Respekt vor einem,
der erinnern wollte
Die Stadt Ronnenberg würdigt Fritz G. Cohen mit drei Veranstaltungen rund um dessen Beisetzung auf dem jüdischen Friedhof. Dort ist seit1933 niemand mehr beerdigt worden.

Fritz G. Cohen kurz vor seiner Flucht aus Deutschland um 1938. foto: Sammlung Hertel (nachkoloriert)
Ronnenberg. In der kommenden Woche wird auf dem jüdischen Friedhof „Am Weingarten“ zum ersten Mal seit 1933 wieder eine Beisetzung stattfinden. In einer nicht öffentlichen Zeremonie soll die Urne mit einer Hälfte der Asche von Fritz G. Cohen, Ehrenvorsitzender des Fördervereins Erinnerungsarbeit Ronnenberg (FER) und Ehrenbürger der Stadt, ihre letzte Ruhestätte finden.

Cohen, 1922 in Hannover geboren und 1938 als 15-Jähriger von den Nationalsozialisten vertrieben, prägte über Jahrzehnte die Erinnerungsarbeit in seiner früheren Heimatstadt. Er selbst bestimmte, dass seine Verbundenheit mit Ronnenberg auch über den Tod hinaus sichtbar bleiben solle: Während eine Hälfte seiner Asche bereits im Juni 2025 in West Lafayette (USA) neben seiner Frau Leona beigesetzt worden ist, soll die andere Hälfte nun in Ronnenberg an der Seite seiner geliebten Großmutter Lina ruhen.

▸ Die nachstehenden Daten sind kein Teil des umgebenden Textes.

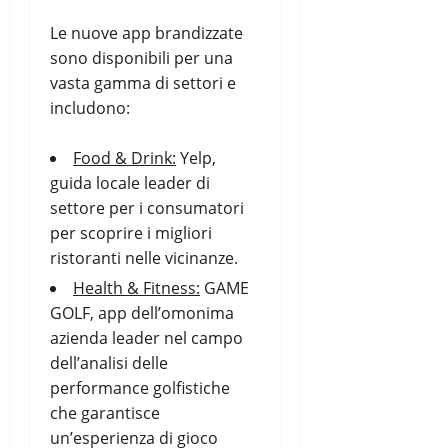
Le nuove app brandizzate
sono disponibili per una
vasta gamma di settori e
includono:
Food & Drink:
Yelp
,
guida locale leader di
settore per i consumatori
per scoprire i migliori
ristoranti nelle vicinanze.
Health & Fitness:
GAME
GOLF
, app dell’omonima
azienda leader nel campo
dell’analisi delle
performance golfistiche
che garantisce
un’esperienza di gioco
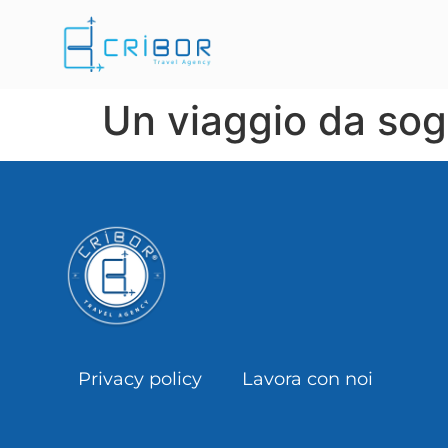
Un viaggio da so
Privacy policy
Lavora con noi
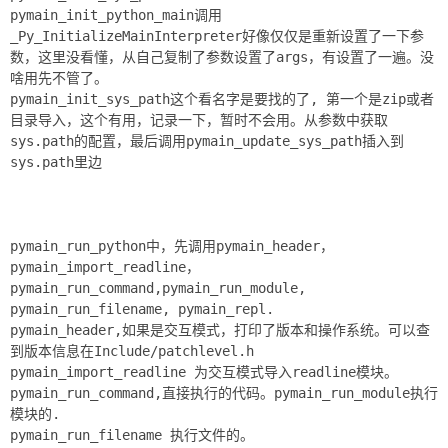
pymain_init_python_main调用
_Py_InitializeMainInterpreter好像仅仅是重新设置了一下参
数，这里没看懂，从自己复制了参数设置了args，有设置了一遍。没
啥用先不管了。
pymain_init_sys_path这个看名字是要找的了, 第一个是zip或者
目录导入，这个有用，记录一下，暂时不会用。从参数中获取
sys.path的配置，最后调用pymain_update_sys_path插入到
sys.path里边
pymain_run_python中，先调用pymain_header，
pymain_import_readline，
pymain_run_command,pymain_run_module,
pymain_run_filename, pymain_repl.
pymain_header,如果是交互模式，打印了版本和操作系统。可以查
到版本信息在Include/patchlevel.h
pymain_import_readline 为交互模式导入readline模块。
pymain_run_command,直接执行的代码。pymain_run_module执行
模块的.
pymain_run_filename 执行文件的。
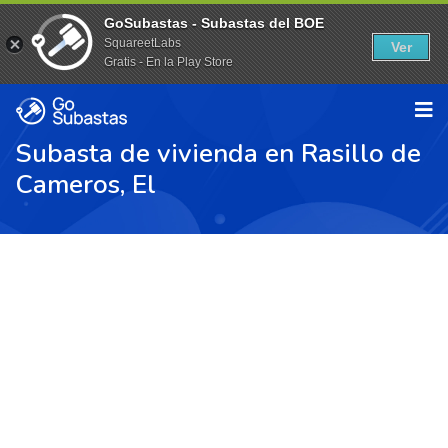
GoSubastas - Subastas del BOE
SquareetLabs
Ver
Gratis - En la Play Store
Subasta de vivienda en Rasillo de
Cameros, El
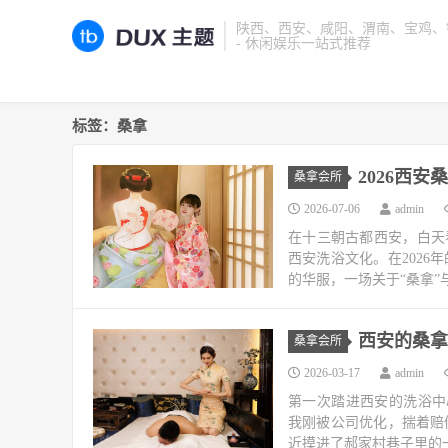
陕西、西安、咸阳、渭南、宝鸡、铜
- 休闲娱乐一站式推荐
标签：桑拿
2026西
桑拿会所
2026-07-06
admin
在十三朝古都西安，白天
西安洗浴文化。在202
的华服，一场关于“桑拿”与
西安的桑拿
桑拿会所
2026-03-17
admin
第一次踏进西安的洗浴中心，
我刚被公司优化，揣着赔
近摸进了郝家村巷子里的一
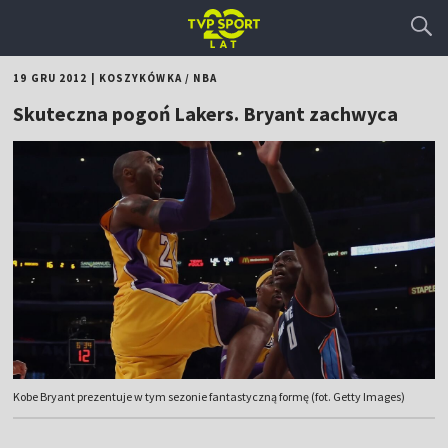
19 GRU 2012
|
KOSZYKÓWKA
/
NBA
Skuteczna pogoń Lakers. Bryant zachwyca
Kobe Bryant prezentuje w tym sezonie fantastyczną formę (fot. Getty Images)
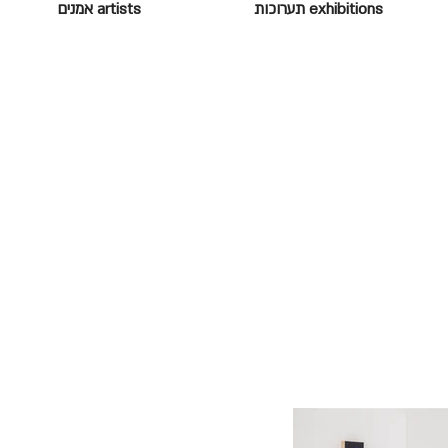
exhibitions תערוכות
artists אמנים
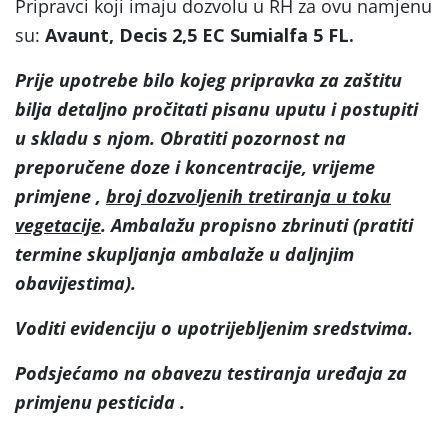
Pripravci koji imaju dozvolu u RH za ovu namjenu
su:
Avaunt, Decis 2,5 EC Sumialfa 5 FL.
Prije upotrebe bilo kojeg pripravka za zaštitu
bilja detaljno pročitati pisanu uputu i postupiti
u skladu s njom. Obratiti pozornost na
preporučene doze i koncentracije, vrijeme
primjene ,
broj dozvoljenih tretiranja u toku
vegetacije
. Ambalažu propisno zbrinuti (pratiti
termine skupljanja ambalaže u daljnjim
obavijestima).
Voditi evidenciju o upotrijebljenim sredstvima.
Podsjećamo na obavezu testiranja uređaja za
primjenu pesticida .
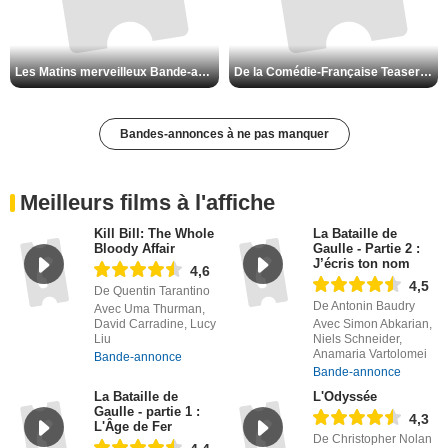
Les Matins merveilleux Bande-annonce VF
De la Comédie-Française Teaser VF
Bandes-annonces à ne pas manquer
Meilleurs films à l'affiche
Kill Bill: The Whole
La Bataille de
Bloody Affair
Gaulle - Partie 2 :
J’écris ton nom
4,6
4,5
De Quentin Tarantino
De Antonin Baudry
Avec Uma Thurman,
David Carradine, Lucy
Avec Simon Abkarian,
Liu
Niels Schneider,
Anamaria Vartolomei
Bande-annonce
Bande-annonce
La Bataille de
L'Odyssée
Gaulle - partie 1 :
4,3
L'Âge de Fer
De Christopher Nolan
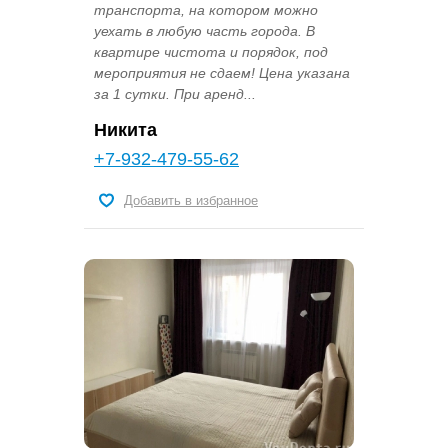
транспорта, на котором можно
уехать в любую часть города. В
квартире чистота и порядок, под
мероприятия не сдаем! Цена указана
за 1 сутки. При аренд...
Никита
+7-932-479-55-62
Добавить в избранное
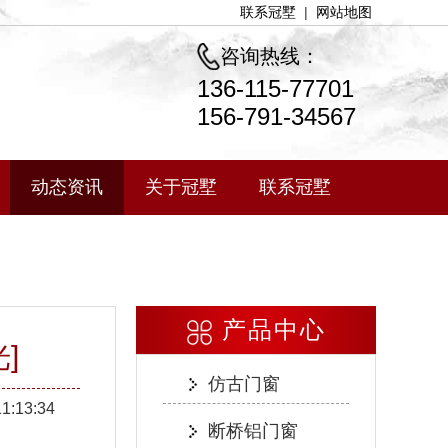
联系冠墅
|
网站地图
咨询热线：
136-115-77701
156-791-34567
动态资讯
关于冠墅
联系冠墅
产品中心
]
仿古门窗
11:13:34
断桥铝门窗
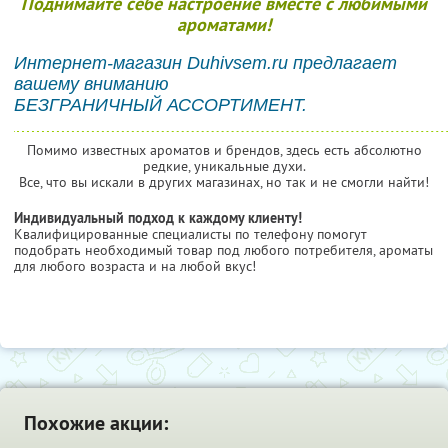
Поднимайте себе настроение вместе с любимыми
ароматами!
Интернет-магазин Duhivsem.ru предлагает
вашему вниманию
БЕЗГРАНИЧНЫЙ АССОРТИМЕНТ.
Помимо известных ароматов и брендов, здесь есть абсолютно
редкие, уникальные духи.
Все, что вы искали в других магазинах, но так и не смогли найти!
Индивидуальный подход к каждому клиенту!
Квалифицированные специалисты по телефону помогут
подобрать необходимый товар под любого потребителя, ароматы
для любого возраста и на любой вкус!
Похожие акции:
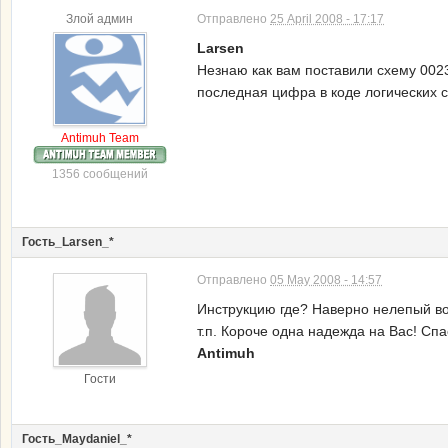
Злой админ
Отправлено
25 April 2008 - 17:17
Larsen
Незнаю как вам поставили схему 0023
последная цифра в коде логических с
Antimuh Team
1356 сообщений
Гость_Larsen_*
Отправлено
05 May 2008 - 14:57
Инструкцию где? Наверно нелепый вопр
т.п. Короче одна надежда на Вас! Спа
Antimuh
Гости
Гость_Maydaniel_*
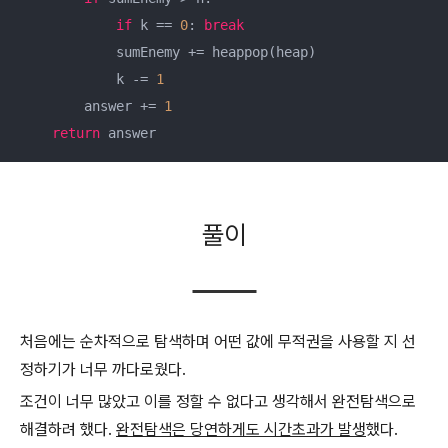
if
 k == 
0
: 
break
            sumEnemy += heappop(heap) 

            k -= 
1
        answer += 
1
return
 answer
풀이
처음에는 순차적으로 탐색하며 어떤 값에 무적권을 사용할 지 선
정하기가 너무 까다로웠다.
조건이 너무 많았고 이를 정할 수 없다고 생각해서 완전탐색으로
해결하려 했다.
완전탐색은 당연하게도 시간초과가 발생
했다.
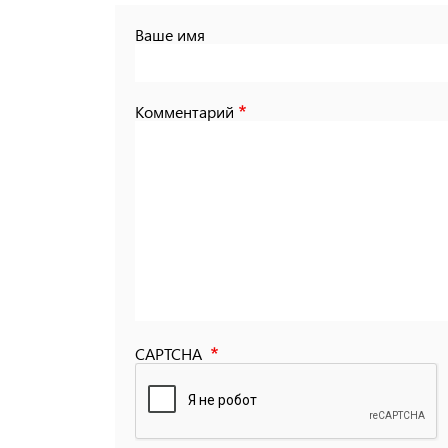
Ваше имя
Комментарий
CAPTCHA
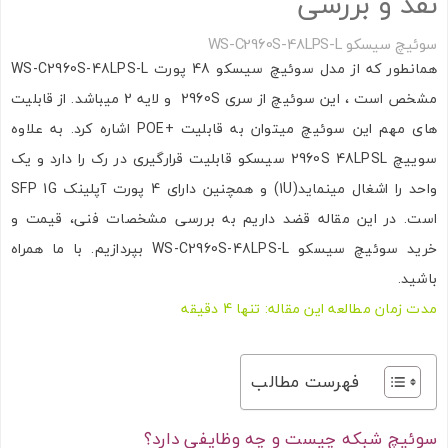
نقد و بررسی
سوئیچ سیسکو WS-C2960S-48LPS-L
همانطور که از مدل سوئیچ سیسکو 48 پورت WS-C2960S-48LPS-L
مشخص است ، این سوئیچ از سری 2960S و لایه 2 میباشد. از قابلیت
های مهم این سوئیچ میتوان به قابلیت +POE اشاره کرد. به علاوه
سوییچ 2960S 48LPSL سیسکو قابلیت قرارگیری در رک را دارد و یک
واحد را اشغال مینماید(1U) و همچنین دارای 4 پورت آپلینک SFP 1G
است. در این مقاله قضد داریم به بررسی مشخصات فنی، قیمت و
خرید سوئیچ سیسکو WS-C2960S-48LPS-L بپردازیم. با ما همراه
باشید.
مدت زمان مطالعه این مقاله: تنها 4 دقیقه
فهرست مطالب
سوئیچ شبکه چیست و چه وظایفی دارد؟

Zur Beisetzung reisen Cohens Töchter aus den USA an, ebenso Verwandte aus zahlreichen anderen Ländern der Welt – Nachkommen jener Ronnenberger Familien, die durch Verfolgung, Vertreibung und Ermordung während der NS-Zeit auseinandergerissen wurden. Die eigentliche Zeremonie auf dem jüdischen Friedhof will die Familie in einem privaten Rahmen vollziehen.

Fritz Cohen war ein Zeitzeuge, dessen persönliche Geschichte das Unfassbare der NS-Diktatur greifbar gemacht hat. Als Jugendlicher erlebte er Demütigung, Gewalt und Ausgrenzung: Der Bademeister eines nahegelegenen Schwimmbads verbot ihm seine Lieblingsbeschäftigung, Freunde ließen ihn im Stich, und Lehrer drückten ein Auge zu, wenn Mitschüler ihn schlugen. Ein Schulkamerad ohrfeigte ihn sogar noch am Vorabend seiner Flucht. „Sie haben uns entmenschlicht“, erinnerte Fritz Cohen sich noch im hohen Alter. „Plötzlich waren wir eine Gefahr für die Existenz des deutschen Volkes.“

Dennoch ließ Cohen es sich nicht nehmen, nach dem Zweiten Weltkrieg, in dem er als US-Soldat gegen Nazi-Deutschland kämpfte, den Weg zurück nach Ronnenberg zu suchen – nicht, um Anklage zu erheben, sondern um an das Erinnern zu erinnern. Mit seiner Stimme, seiner wissenschaftlichen Arbeit und seiner persönlichen Wärme setzte er Zeichen für ein neues Miteinander.

Dass auf dem jüdischen Friedhof in Ronnenberg wieder eine Grabstätte errichtet wird, kann als Ereignis von außergewöhnlicher Symbolkraft gesehen werden. Der Friedhof selbst entstand um 1840 auf einem Stück des evangelischen Pfarrgartens – nicht ohne Widerstand in der Kirchengemeinde. Heute ist er Eigentum des Landesverbands der jüdischen Gemeinden in Niedersachsen. Auf dem jüdischen Friedhof wird Cohen nun Teil jener Heimat, die er als Jugendlicher verloren hat und der er doch stets verbunden blieb.

Der FER lädt rund um die Beisetzung zu drei öffentlichen Programmpunkten ein: Am Mittwoch, 27. August, beginnt um 17 Uhr ein Gedenken an den Stolpersteinen an der Adresse Über den Beeken 15. Ab 19 Uhr folgt im Gemeinschaftshaus Ronnenberg eine Kulturveranstaltung mit Musik, Redebeiträgen von Cohens Tochter Elizabeth und Originalaufnahmen des verstorbenen Ehrenbürgers.

Am Sonnabend, 30. August, öffnet zudem eine Ausstellung mit Dokumenten und Erinnerungsstücken der Familie Cohen in der Velsterstraße 2. Dafür ist eine Anmeldung per E-Mail an
erinnerungsarbeit.ronnenberg@ gmx.de bis spätestens 28. August erforderlich.